A new patient arrives. He’s my age, and strides confidently towards the chair next to me.
“Gudday,” he says. “Here we all are, huh.”
“Yep,” I say. We’re here alright.
He has a pleasant open face, a muscular body. But he’s bald. Chemo has already had an impact.
It’s impossible not to eavesdrop on his conversations with the nurses. He’s come down from regional South Australia. He had Influenza A last week — and was in hospital.
“Yeah, the whole family had it,” he says. “Nasty.”
I assume he’s no longer infectious, but I throw in a reflex alcohol hand pump just to be safe.
He has advanced cancer; it’s in multiple places in his body. He describes this to today’s nurse factually, unemotionally. He’s doing lots of exercise: cycling and weights.
I admire him. I wonder about his family. How are they coping, back in his home town? Dad’s gone to Adelaide for some chemo. We don’t know if it will work.
The bag of dilute immunoglobulin connected to my arm is now empty. Nurse Noriko puts on her gloves and purple protective gown, and retrieves my bag of cytotoxic chemotherapy. There’s no need for another needle – with a quick switch, the new drug feeds into the same treatment line and I’m away again.
This drug acts directly on the lymphoma DNA, creating abnormal bonds and breaks in the double helix to stop the cells from reproducing themselves.
The lady further down to my right is about 80, and has leukaemia. She is accompanied by a daughter, who is in a wheelchair.
I think the older woman also has dementia.
“What’s that on the table?” she asks the daughter.
“There’s a timer, there’s a drink, there’s your file.”
“That thing, that thing in the middle, what is it?”
“It’s the timer, Mum,” her daughter says patiently. “The timer.”
All of us are set like ovens, with each new beep indicating the need for an IV line flush, or an upping of the rate of drug delivery, or time for some observations to be taken –– blood pressure, temperature, heart rate.
More questions.
“But what’s that written on there?” the elderly woman asks. She’s looking at her wristband.
“That’s your name Mum. And your address,” the daughter explains. “If you do a runner we need to know where to take you back to.”
The joke is appreciated. The mum settles into her chair a little.
They’re waiting for a courier to deliver some blood for her — it’s been specially ordered for this treatment session. It’s late.
“I’ll call the supplier,” the nurse says. Then later, “I’ll call the courier.”
They’ve been sitting there for several hours and still no blood has arrived.
“I mean, we knew we’d have to sit here, but to not have the blood arrive, that’s frustrating,” says the daughter.
By the time the blood finally shows up, a morning treatment session has become a whole day for the older woman. And a full eight hours for the daughter to manage. A late courier is no small matter.

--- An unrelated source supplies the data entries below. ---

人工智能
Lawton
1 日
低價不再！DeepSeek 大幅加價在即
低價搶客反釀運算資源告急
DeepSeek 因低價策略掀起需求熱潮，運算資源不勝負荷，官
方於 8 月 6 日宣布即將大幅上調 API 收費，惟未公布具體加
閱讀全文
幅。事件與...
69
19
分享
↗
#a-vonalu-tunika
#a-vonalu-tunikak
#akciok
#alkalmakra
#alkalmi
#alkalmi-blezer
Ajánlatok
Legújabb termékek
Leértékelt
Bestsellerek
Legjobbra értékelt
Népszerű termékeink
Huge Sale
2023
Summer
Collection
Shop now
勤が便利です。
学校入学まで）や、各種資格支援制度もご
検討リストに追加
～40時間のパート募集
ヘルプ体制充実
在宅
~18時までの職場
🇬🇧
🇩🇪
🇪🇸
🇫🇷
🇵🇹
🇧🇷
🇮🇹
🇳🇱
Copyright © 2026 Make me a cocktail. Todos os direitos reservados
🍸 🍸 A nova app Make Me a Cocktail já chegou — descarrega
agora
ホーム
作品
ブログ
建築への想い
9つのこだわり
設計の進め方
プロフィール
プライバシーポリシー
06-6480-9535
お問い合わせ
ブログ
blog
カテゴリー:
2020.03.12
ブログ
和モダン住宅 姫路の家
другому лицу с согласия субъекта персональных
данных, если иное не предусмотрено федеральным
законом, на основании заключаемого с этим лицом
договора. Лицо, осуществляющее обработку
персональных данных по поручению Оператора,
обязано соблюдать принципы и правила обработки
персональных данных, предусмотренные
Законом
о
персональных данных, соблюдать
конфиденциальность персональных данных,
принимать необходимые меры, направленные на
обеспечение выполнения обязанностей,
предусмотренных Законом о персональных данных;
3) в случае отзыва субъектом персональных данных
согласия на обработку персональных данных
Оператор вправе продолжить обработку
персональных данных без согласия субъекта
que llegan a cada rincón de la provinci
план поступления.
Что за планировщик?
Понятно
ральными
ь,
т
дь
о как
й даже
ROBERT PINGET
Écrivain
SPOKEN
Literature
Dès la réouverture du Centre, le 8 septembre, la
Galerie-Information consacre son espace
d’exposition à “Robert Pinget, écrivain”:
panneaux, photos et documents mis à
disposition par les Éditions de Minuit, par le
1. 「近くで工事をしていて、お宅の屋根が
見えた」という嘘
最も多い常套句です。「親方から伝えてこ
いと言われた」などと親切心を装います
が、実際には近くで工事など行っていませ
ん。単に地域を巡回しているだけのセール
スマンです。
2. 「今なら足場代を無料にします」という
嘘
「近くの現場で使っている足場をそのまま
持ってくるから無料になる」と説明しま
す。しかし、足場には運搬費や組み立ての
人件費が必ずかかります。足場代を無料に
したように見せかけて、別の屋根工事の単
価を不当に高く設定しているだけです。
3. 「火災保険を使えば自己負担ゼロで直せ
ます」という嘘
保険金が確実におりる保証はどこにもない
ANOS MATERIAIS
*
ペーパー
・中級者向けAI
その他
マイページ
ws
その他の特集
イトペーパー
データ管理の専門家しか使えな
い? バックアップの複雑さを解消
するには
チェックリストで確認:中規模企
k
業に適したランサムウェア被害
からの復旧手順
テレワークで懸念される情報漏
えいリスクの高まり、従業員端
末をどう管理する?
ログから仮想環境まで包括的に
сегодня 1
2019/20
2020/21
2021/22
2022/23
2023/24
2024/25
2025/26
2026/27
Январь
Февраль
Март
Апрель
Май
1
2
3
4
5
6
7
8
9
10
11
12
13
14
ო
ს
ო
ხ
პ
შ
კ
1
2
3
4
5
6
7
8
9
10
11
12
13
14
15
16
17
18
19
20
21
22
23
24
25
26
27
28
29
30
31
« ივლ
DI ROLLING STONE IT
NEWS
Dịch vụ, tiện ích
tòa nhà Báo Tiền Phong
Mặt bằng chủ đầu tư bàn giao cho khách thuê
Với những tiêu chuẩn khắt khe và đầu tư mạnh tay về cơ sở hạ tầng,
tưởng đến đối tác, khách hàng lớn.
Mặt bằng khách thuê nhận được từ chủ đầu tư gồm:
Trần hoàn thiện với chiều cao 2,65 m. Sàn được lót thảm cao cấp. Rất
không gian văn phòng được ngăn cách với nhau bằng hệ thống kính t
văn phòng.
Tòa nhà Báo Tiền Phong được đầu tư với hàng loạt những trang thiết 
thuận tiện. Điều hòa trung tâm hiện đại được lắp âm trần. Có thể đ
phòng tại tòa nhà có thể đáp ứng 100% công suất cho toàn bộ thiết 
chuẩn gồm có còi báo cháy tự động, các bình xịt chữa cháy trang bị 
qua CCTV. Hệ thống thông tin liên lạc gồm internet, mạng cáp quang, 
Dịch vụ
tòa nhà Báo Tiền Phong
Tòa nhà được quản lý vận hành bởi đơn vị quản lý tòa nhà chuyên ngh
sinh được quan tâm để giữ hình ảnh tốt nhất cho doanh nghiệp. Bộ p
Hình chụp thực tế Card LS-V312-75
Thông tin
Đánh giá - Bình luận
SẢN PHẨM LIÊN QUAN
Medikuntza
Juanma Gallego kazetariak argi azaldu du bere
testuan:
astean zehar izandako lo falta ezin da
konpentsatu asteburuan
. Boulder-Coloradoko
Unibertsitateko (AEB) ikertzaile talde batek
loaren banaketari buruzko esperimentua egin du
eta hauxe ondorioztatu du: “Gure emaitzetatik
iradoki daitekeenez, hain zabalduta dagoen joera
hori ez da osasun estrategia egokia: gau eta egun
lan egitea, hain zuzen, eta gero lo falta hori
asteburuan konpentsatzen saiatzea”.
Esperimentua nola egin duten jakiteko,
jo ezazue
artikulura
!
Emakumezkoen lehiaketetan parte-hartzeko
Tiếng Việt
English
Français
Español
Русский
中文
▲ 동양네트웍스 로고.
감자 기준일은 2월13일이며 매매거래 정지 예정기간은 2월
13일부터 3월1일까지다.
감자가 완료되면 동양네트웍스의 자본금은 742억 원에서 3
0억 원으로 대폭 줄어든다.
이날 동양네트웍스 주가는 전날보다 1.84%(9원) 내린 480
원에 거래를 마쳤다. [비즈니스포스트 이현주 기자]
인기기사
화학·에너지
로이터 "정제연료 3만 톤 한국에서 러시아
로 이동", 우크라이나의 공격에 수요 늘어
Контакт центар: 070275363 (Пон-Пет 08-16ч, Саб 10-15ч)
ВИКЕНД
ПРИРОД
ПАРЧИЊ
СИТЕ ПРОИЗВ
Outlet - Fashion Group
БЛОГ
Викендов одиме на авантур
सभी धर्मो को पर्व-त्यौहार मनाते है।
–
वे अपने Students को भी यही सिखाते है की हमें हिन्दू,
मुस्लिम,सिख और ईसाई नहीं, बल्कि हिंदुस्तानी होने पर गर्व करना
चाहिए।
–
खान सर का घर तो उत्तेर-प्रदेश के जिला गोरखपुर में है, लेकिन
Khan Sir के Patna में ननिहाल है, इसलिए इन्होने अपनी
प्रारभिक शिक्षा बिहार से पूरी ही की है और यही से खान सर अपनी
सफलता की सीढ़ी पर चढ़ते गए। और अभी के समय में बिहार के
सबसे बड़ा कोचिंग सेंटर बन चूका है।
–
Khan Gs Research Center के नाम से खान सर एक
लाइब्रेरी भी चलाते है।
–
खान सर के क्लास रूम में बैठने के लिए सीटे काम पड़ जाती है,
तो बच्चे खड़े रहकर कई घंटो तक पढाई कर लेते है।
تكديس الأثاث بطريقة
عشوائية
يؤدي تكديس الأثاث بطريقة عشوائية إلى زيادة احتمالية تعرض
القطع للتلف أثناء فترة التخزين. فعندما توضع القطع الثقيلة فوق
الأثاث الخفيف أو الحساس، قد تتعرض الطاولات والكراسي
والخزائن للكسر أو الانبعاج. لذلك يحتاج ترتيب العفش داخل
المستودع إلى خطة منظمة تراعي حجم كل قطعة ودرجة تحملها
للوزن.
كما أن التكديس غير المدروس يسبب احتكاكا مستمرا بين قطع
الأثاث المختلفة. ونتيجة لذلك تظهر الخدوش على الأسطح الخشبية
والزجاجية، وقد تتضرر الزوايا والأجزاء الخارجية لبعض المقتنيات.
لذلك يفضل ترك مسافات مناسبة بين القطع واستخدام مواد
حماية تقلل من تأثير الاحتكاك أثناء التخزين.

I smile at the women as I leave the clinic. My treatment is done for the day.
~
It’s now three years since I learned I had lymphoma. I don’t know what happened to the old man who was rude to the Japanese nurse. I’m not sure if the fit-looking bloke from rural South Australia managed to get on top of his tumours. I’m unaware if the daughter is still required as an escort to support her elderly mother.
I do know that after three full body PET scans, three CT scans, a bone marrow biopsy and a long needle through my back to collect a sample of my cancer, plus sitting in those adjustable chairs 22 times to receive chemotherapy and immunotherapy, my lymphoma is now in remission.
I’m incredibly grateful that as an immunocompromised person I was eligible to receive the full gamut of COVID-19 vaccines – two AstraZeneca and a Pfizer as my primary course, then a Moderna booster plus a Pfizer winter booster – and five days of antiviral drugs once the dreaded spicy cough finally caught me.
It also strikes me that having sat in that comfy chair and eaten countless free cream biscuits plus crackers with cheese has put me in a unique club: cancer patients who actually put on weight during treatment.
I lost a lymphoma and I gained some fat. I’m happy with that exchange.